Seamless handoffs: Moving context between tools remains manual. When I'm researching in Perplexity, reasoning in Claude, and implementing in Cursor, I'm constantly copying and pasting. Each tool understands its own context deeply but knows nothing about what happened in the other tools.
Reliable autonomy: Every tool I've described requires supervision. The "agents will do everything" vision isn't reality yet. When I let tools work autonomously, I get outputs that look correct but contain subtle errors. This isn't a complaint—I'd rather have tools that require supervision than autonomous tools that fail invisibly. But it's a gap.
Consistent memory: Some tools remember, some don't. The ones that remember sometimes forget things I wish they'd kept and keep things I'd rather they forgot. There's no unified memory layer across my stack.
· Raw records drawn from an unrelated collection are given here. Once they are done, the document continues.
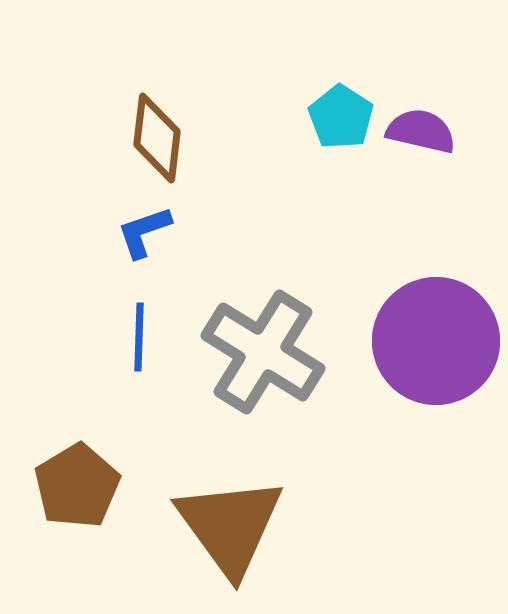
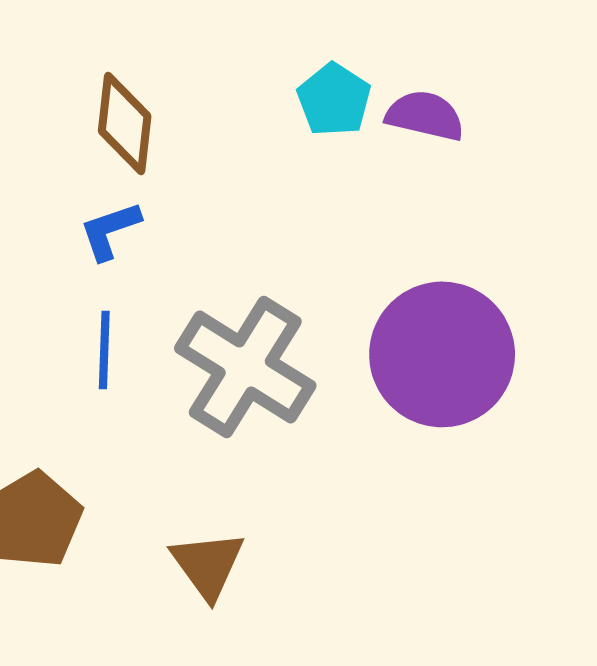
brown triangle: (230, 526) -> (208, 565), size x0.6

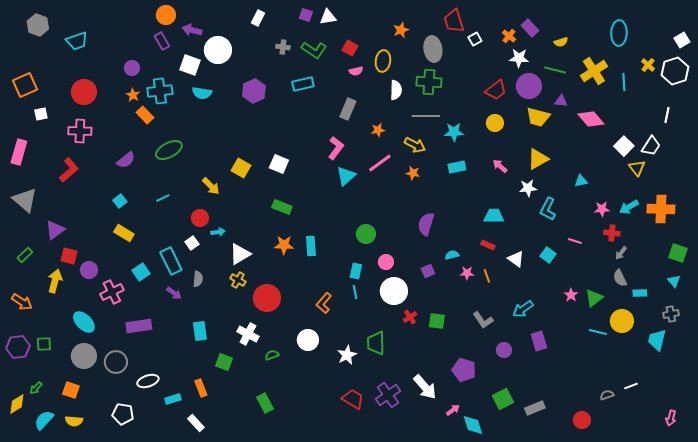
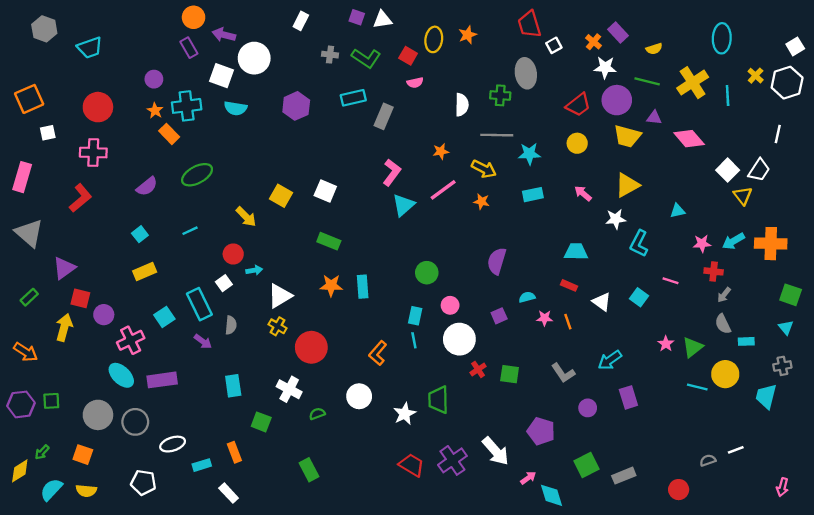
gray ellipse: (433, 49) -> (526, 73), moved
yellow ellipse: (383, 61) -> (434, 39), moved
green cross: (429, 82) -> (500, 95), size x0.7
gray rectangle: (348, 109) -> (384, 116), moved
yellow rectangle: (124, 233) -> (145, 271), turned -54
cyan ellipse: (84, 322) -> (121, 375), moved

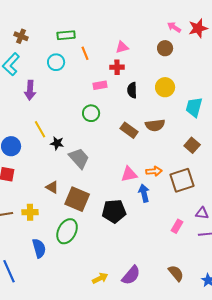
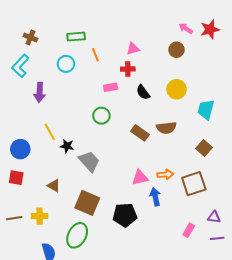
black semicircle: (132, 90) -> (143, 92), turned -35
brown triangle: (52, 187) -> (54, 186), moved

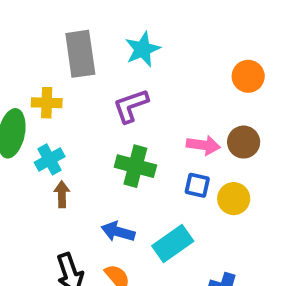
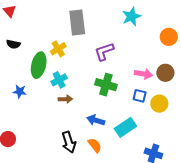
cyan star: (143, 49) -> (131, 16), moved
yellow cross: (47, 103) -> (58, 49), turned -35
brown arrow: (62, 194) -> (65, 99), turned 88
Cost transparency: I pay for Claude, ChatGPT, Cursor, Warp, Notion, and others. The subscriptions add up. Worse, usage-based pricing for API features makes costs unpredictable. I'd love a single dashboard that showed me what I'm paying and what I'm getting.
Here's what I want to be honest about: this stack is amazing and frustrating in equal measure.
On my best days, I'm genuinely more capable than I was a year ago. I can research topics faster, think through problems more thoroughly, write code more confidently, and capture ideas more reliably. The tools don't make me smarter, but they let me leverage what intelligence I have more effectively.
On my worst days, I spend time fighting with tools that should work but don't. I get confidently wrong answers that waste my time. I watch tokens burn on failed attempts. I manually copy context between applications that should share it automatically.
Both experiences are true. Both are daily occurrences.
If you're building your own stack, my advice is simple: start with one tool, use it until you understand its limits, then add the next. Don't try to adopt everything at once. And maintain healthy skepticism—these tools are good but not magic.
In the next articles in this series, I'll dive deeper into specific layers of the stack. How I actually use Claude for complex reasoning. The workflow that makes Cursor productive rather than problematic. The voice capture patterns that turned SuperWhisper from novelty to necessity.
But that's the overview. This is what I actually use, every day. Not aspirational—functional. Not perfect—useful.